Imagine some godly AI. You ask it who the President of United States is today. It says Biden. It sources the White House site. Easy enough. You ask who the president will be in 2025. It returns a result. Ultimately no source could properly justify the claim it makes, unless the result itself was probabilistic. At the same time, it’s possible, with enough data for you to predict with extremely high likelihood who the President will be in 2025, now (current polling techniques don’t have this precision, but it’s possible some later iteration of a language model to predict a result more effective than all ping models today).

zoklet-enjoyer · on April 28, 2023

Sounds like they just want to know what it was trained on.

endisneigh · on April 28, 2023

From reading the AI act, which is being referred to, it seems to be more than just that. In particular Article 29, which discusses the ability of the user to test for conformity, which the act defines as compliance with the rules set in the act, which include accuracy and robustness transparently communicated to users.

What could that possibly mean other than proveance in the context of a LLM?

The only other way to comply would be if OpenAI simply released the entire training set and steps to derive output from it. In this case that would mean the weights and underlying training algorithm. No chance that happens.

ChatGTP · on April 28, 2023

No chance that happens.

Why not ?

endisneigh · on April 28, 2023

you don't see why OpenAI would not give users the weights and specific algorithm necessary for training?

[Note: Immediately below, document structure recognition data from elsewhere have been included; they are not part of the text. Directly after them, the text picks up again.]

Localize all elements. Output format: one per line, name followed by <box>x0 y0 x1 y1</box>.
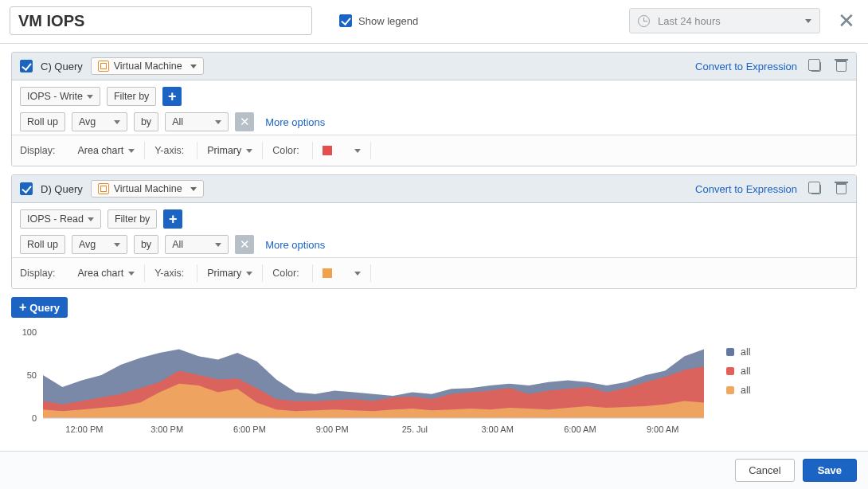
color-selector[interactable] <box>313 142 371 159</box>
group-selector[interactable]: All <box>165 112 229 131</box>
display-label: Display: <box>20 268 55 279</box>
filter-by-button[interactable]: Filter by <box>107 87 156 106</box>
entity-selector[interactable]: Virtual Machine <box>91 57 204 75</box>
delete-button[interactable] <box>834 59 848 73</box>
chart-type-selector[interactable]: Area chart <box>68 264 145 282</box>
svg-text:12:00 PM: 12:00 PM <box>65 424 103 434</box>
chevron-down-icon <box>246 149 252 153</box>
convert-to-expression-link[interactable]: Convert to Expression <box>695 61 797 72</box>
by-label: by <box>134 112 158 131</box>
query-enable-checkbox[interactable] <box>20 182 33 195</box>
entity-selector[interactable]: Virtual Machine <box>91 180 204 198</box>
color-label: Color: <box>272 268 299 279</box>
chevron-down-icon <box>215 243 221 247</box>
aggregation-selector[interactable]: Avg <box>72 235 127 254</box>
query-head: D) Query Virtual Machine Convert to Expr… <box>12 175 856 203</box>
area-chart: 05010012:00 PM3:00 PM6:00 PM9:00 PM25. J… <box>11 326 712 437</box>
virtual-machine-icon <box>98 61 109 72</box>
query-body: IOPS - Read Filter by + Roll up Avg by A… <box>12 203 856 257</box>
add-filter-button[interactable]: + <box>162 87 182 106</box>
editor-body: C) Query Virtual Machine Convert to Expr… <box>0 44 868 324</box>
filter-by-button[interactable]: Filter by <box>108 209 157 229</box>
group-selector[interactable]: All <box>165 235 229 254</box>
yaxis-selector[interactable]: Primary <box>197 264 263 282</box>
widget-title-input[interactable] <box>10 6 312 35</box>
more-options-link[interactable]: More options <box>265 116 325 128</box>
add-query-button[interactable]: + Query <box>11 297 68 318</box>
color-swatch <box>323 268 332 278</box>
chevron-down-icon <box>190 187 197 191</box>
yaxis-label: Y-axis: <box>154 145 184 156</box>
chart-area: 05010012:00 PM3:00 PM6:00 PM9:00 PM25. J… <box>0 324 868 440</box>
duplicate-button[interactable] <box>808 59 823 73</box>
show-legend-label: Show legend <box>358 15 418 27</box>
metric-selector[interactable]: IOPS - Read <box>20 209 101 229</box>
rollup-label[interactable]: Roll up <box>20 235 65 254</box>
trash-icon <box>836 183 846 194</box>
svg-text:25. Jul: 25. Jul <box>402 424 428 434</box>
chevron-down-icon <box>88 217 94 221</box>
display-row: Display: Area chart Y-axis: Primary Colo… <box>12 135 856 166</box>
svg-text:6:00 PM: 6:00 PM <box>233 424 266 434</box>
add-filter-button[interactable]: + <box>163 209 182 229</box>
close-icon[interactable]: ✕ <box>835 10 858 31</box>
legend-item[interactable]: all <box>726 346 751 358</box>
svg-text:100: 100 <box>22 327 37 337</box>
legend-item[interactable]: all <box>726 385 751 396</box>
query-title: D) Query <box>41 183 83 195</box>
cancel-button[interactable]: Cancel <box>735 459 794 482</box>
footer: Cancel Save <box>0 451 868 489</box>
aggregation-selector[interactable]: Avg <box>72 112 127 131</box>
svg-text:0: 0 <box>32 413 37 423</box>
yaxis-label: Y-axis: <box>154 268 184 279</box>
legend-swatch <box>726 386 734 394</box>
duplicate-icon <box>811 184 821 194</box>
query-enable-checkbox[interactable] <box>20 60 33 72</box>
by-label: by <box>134 235 158 254</box>
query-block-c: C) Query Virtual Machine Convert to Expr… <box>11 52 857 166</box>
chevron-down-icon <box>246 272 252 276</box>
display-row: Display: Area chart Y-axis: Primary Colo… <box>12 257 856 288</box>
legend-swatch <box>726 367 734 375</box>
svg-text:6:00 AM: 6:00 AM <box>564 424 596 434</box>
plus-icon: + <box>19 301 26 314</box>
trash-icon <box>836 61 846 72</box>
yaxis-selector[interactable]: Primary <box>197 142 263 159</box>
display-label: Display: <box>20 145 55 156</box>
rollup-label[interactable]: Roll up <box>20 112 65 131</box>
more-options-link[interactable]: More options <box>265 239 325 251</box>
chart-type-selector[interactable]: Area chart <box>68 142 145 159</box>
chevron-down-icon <box>114 120 120 124</box>
color-swatch <box>323 146 332 155</box>
metric-selector[interactable]: IOPS - Write <box>20 87 100 106</box>
time-range-picker[interactable]: Last 24 hours <box>629 8 820 33</box>
delete-button[interactable] <box>834 182 848 196</box>
query-head-actions: Convert to Expression <box>695 59 848 73</box>
show-legend-toggle[interactable]: Show legend <box>339 14 418 27</box>
clock-icon <box>638 15 650 27</box>
query-head: C) Query Virtual Machine Convert to Expr… <box>12 53 856 80</box>
clear-group-button[interactable]: ✕ <box>235 235 254 254</box>
time-range-label: Last 24 hours <box>658 15 721 27</box>
legend-swatch <box>726 348 734 356</box>
checkbox-checked-icon <box>339 14 352 27</box>
chevron-down-icon <box>190 65 197 68</box>
save-button[interactable]: Save <box>803 459 857 482</box>
clear-group-button[interactable]: ✕ <box>235 112 254 131</box>
svg-text:3:00 AM: 3:00 AM <box>481 424 513 434</box>
convert-to-expression-link[interactable]: Convert to Expression <box>695 183 797 195</box>
chevron-down-icon <box>354 272 361 276</box>
svg-text:50: 50 <box>27 370 37 380</box>
header-right: Last 24 hours ✕ <box>629 8 858 33</box>
duplicate-button[interactable] <box>808 182 823 196</box>
chevron-down-icon <box>215 120 221 124</box>
legend-item[interactable]: all <box>726 366 751 377</box>
chevron-down-icon <box>87 95 93 99</box>
color-label: Color: <box>272 145 299 156</box>
duplicate-icon <box>811 61 821 72</box>
color-selector[interactable] <box>313 264 371 282</box>
svg-text:9:00 AM: 9:00 AM <box>647 424 678 434</box>
query-block-d: D) Query Virtual Machine Convert to Expr… <box>11 174 857 289</box>
chevron-down-icon <box>128 272 135 276</box>
query-title: C) Query <box>41 61 83 72</box>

ChatGTP · on April 28, 2023

Why wouldn't they ?

Mike_12345 · on April 28, 2023

You are confused. The EU is proposing that the developers should disclose the sources of training data. That is explained in the first sentence of the article. They're not requiring the language model itself to disclose the sources.

endisneigh · on April 28, 2023

I'm not talking about the article, I'm talking about the EU Act which the article references.

tasubotadas · on April 28, 2023

Pathetic. Just drop the charade, ban any computer tech, and give more subsidies to diesel car makers.